Open a new Google Colab notebook and click on “New Notebook” in the corner.
Click the file icon on the left toolbar, then click on the upload icon (the button on the left).
Choose the new .csv file to upload in order to import the data.
Here’s the actual homework!
6.2. Assignment#
Open the csv file and examine what’s in it. What variable types are in here? Strings, floats, or integers?
In your Colab notebook, write a script that imports the data from the file to make a scatter plot.
As a hint pandas offers a read_csv function that one can use to easily load in the given file
As you parse the data, for each country you’ll need to tally up the total medals. You will also need to calculate GDP per 5000 capita (GPD per 5000 people).
What techniques that we have reviewed can we use to accomplish these?
This time when you plot the data, color the countries according to number of medals won, and change the size of each point based on GPD per capita.
See the plt.scatter documentation to try to figure out how to implement this.
Add the equator to the plot as well.
Congrats! You are all done.
The plot will have fewer points this time without the countires that did not medal, but contain more information about those countries. If you want a challenge, the advanced homework will add more complexity and the other countries!
6.3. Answer#
6.4. Additional Assignment#
If you were able to fly through the previous assignment, here is an addtional exercise that is a bit more of a challenge
Your solution for the first exercise should already be able to parse all of the data from the file.
Let’s examine three factors: GDP per capita, latitude, and raw population, and see how each of these affects medal results. While this is a complex question, we are going to assume a linear relationship for the sake of simplicity.
Let’s start with GDP per capita. There are many ways to do this next step, but one of the easiest is to import the
scipy.stats
package and use thelinregress()
function
import scipy.stats as ss
Take a look at the documentation for linregress. Particularly the examples may help.
What should we input into the function? What will be the output and how many should we expect?

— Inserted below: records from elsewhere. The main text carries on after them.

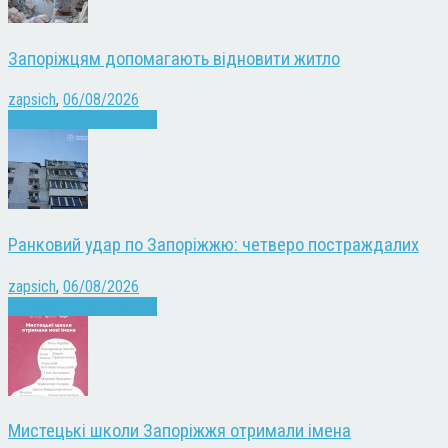
Запоріжцям допомагають відновити житло
zapsich
,
06/08/2026
Війна
Запоріжжя
Новини
Ранковий удар по Запоріжжю: четверо постраждалих
zapsich
,
06/08/2026
Війна
Запоріжжя
Новини
Мистецькі школи Запоріжжя отримали імена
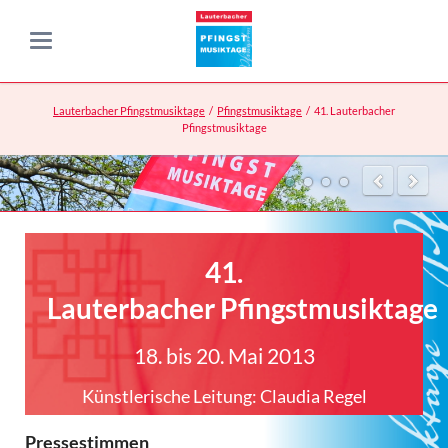
Lauterbacher Pfingstmusiktage
Pfingstmusiktage
41. Lauterbacher
Pfingstmusiktage
41.
Lauterbacher Pfingstmusiktage
18. bis 20. Mai 2013
Künstlerische Leitung: Claudia Regel
Pressestimmen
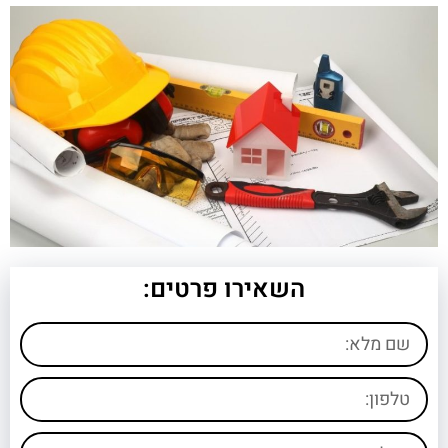
השאירו פרטים:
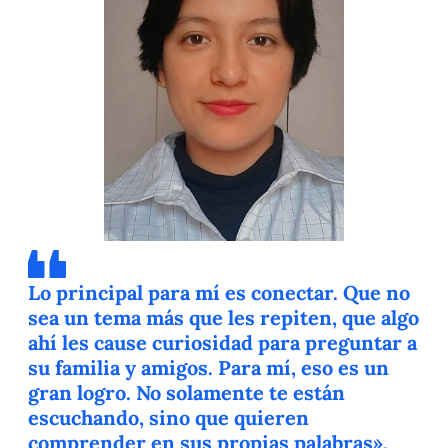
Lo principal para mí es conectar. Que no
sea un tema más que les repiten, que algo
ahí les cause curiosidad para preguntar a
su familia y amigos. Para mí, eso es un
gran logro. No solamente te están
escuchando, sino que quieren
comprender en sus propias palabras».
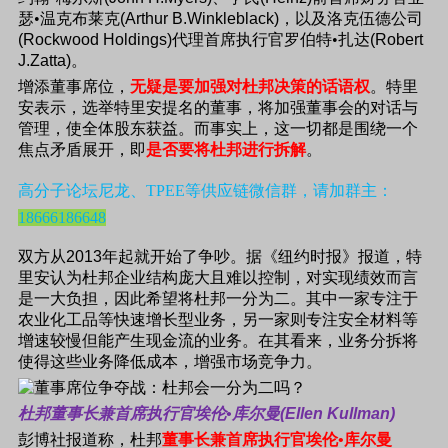
瑟•温克布莱克
(Arthur B.Winkleblack)
，以及洛克伍德公司
(Rockwood Holdings)
代理首席执行官罗伯特•扎达
(Robert
J.Zatta)
。
增添董事席位，
无疑是要加强对杜邦决策的话语权
。特里
安表示，选举特里安提名的董事，将加强董事会的对话与
管理，使全体股东获益。而事实上，这一切都是围绕一个
焦点矛盾展开，即
是否要将杜邦进行拆解
。
高分子论坛尼龙、TPEE等供应链微信群，请加群主：
18666186648
双方从
2013
年起就开始了争吵。据《纽约时报》报道，特
里安认为杜邦企业结构庞大且难以控制，对实现绩效而言
是一大负担，因此希望将杜邦一分为二。其中一家专注于
农业化工品等快速增长型业务，另一家则专注安全材料等
增速较慢但能产生现金流的业务。在其看来，业务分拆将
使得这些业务降低成本，增强市场竞争力。
杜邦董事长兼首席执行官埃伦•库尔曼
(Ellen Kullman)
彭博社报道称，杜邦
董事长兼首席执行官埃伦•库尔曼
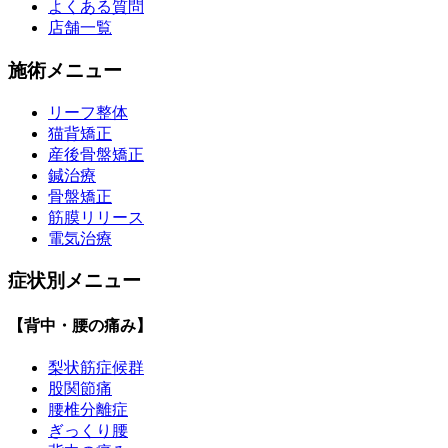
よくある質問
店舗一覧
施術メニュー
リーフ整体
猫背矯正
産後骨盤矯正
鍼治療
骨盤矯正
筋膜リリース
電気治療
症状別メニュー
【背中・腰の痛み】
梨状筋症候群
股関節痛
腰椎分離症
ぎっくり腰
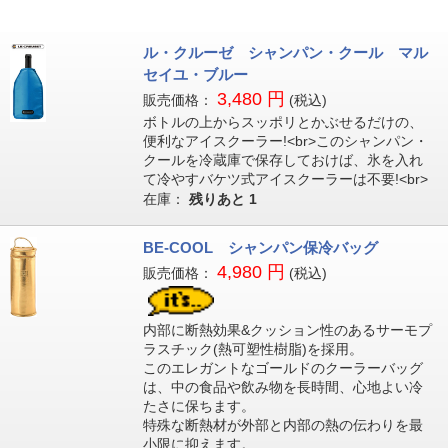
ル・クルーゼ シャンパン・クール マル
セイユ・ブルー
3,480 円
販売価格：
(税込)
ボトルの上からスッポリとかぶせるだけの、
便利なアイスクーラー!<br>このシャンパン・
クールを冷蔵庫で保存しておけば、氷を入れ
て冷やすバケツ式アイスクーラーは不要!<br>
在庫：
残りあと
1
BE-COOL シャンパン保冷バッグ
4,980 円
販売価格：
(税込)
内部に断熱効果&クッション性のあるサーモプ
ラスチック(熱可塑性樹脂)を採用。
このエレガントなゴールドのクーラーバッグ
は、中の食品や飲み物を長時間、心地よい冷
たさに保ちます。
特殊な断熱材が外部と内部の熱の伝わりを最
小限に抑えます。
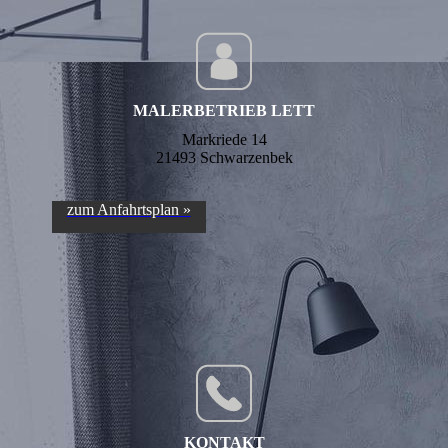
MALERBETRIEB LETT
Markriede 14
21493 Schwarzenbek
zum Anfahrtsplan »
KONTAKT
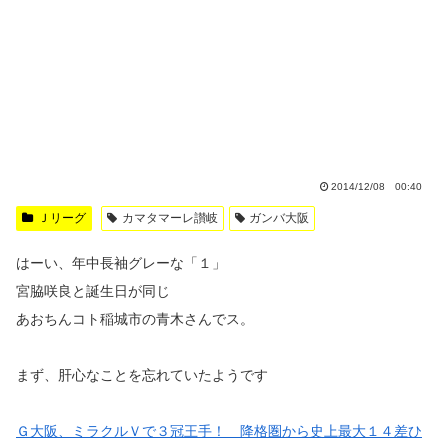
2014/12/08 00:40
Ｊリーグ
カマタマーレ讃岐
ガンバ大阪
はーい、年中長袖グレーな「１」
宮脇咲良と誕生日が同じ
あおちんコト稲城市の青木さんでス。
まず、肝心なことを忘れていたようです
Ｇ大阪、ミラクルＶで３冠王手！ 降格圏から史上最大１４差ひ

Once you have successfully fit the function, we need to plot our results. Make a scatter plot with the x (GDP per capita) and y (medal total) values.
To the scatter plot, let’s add our fit line. 1) To do this you will need to define a linear function. Note, the order of the variables will be important. 2) Create an array of x values to plot (np.linspace() may be helpful) and input them into the function you just wrote. 3) Make sure you are using the slope and intercept generated from the ss.linregress(). 4) To make a line instead of a scatter plot, the plt.plot() function will be useful
Print out the R squared value as well.
Now we have a visualization for the realtionship between GDP per capita and Olympic medals!
Repeat this process (you can copy and paste most of your work here and just change the data you use) for latitude and population
Based on the results, which of these factors seems to be most impactful on Winter Olympic success?
Congrats, you’ve successfully learned to use Python to parse, plot, and statistically analyze data! This is the end of the Python Intensive Training base project.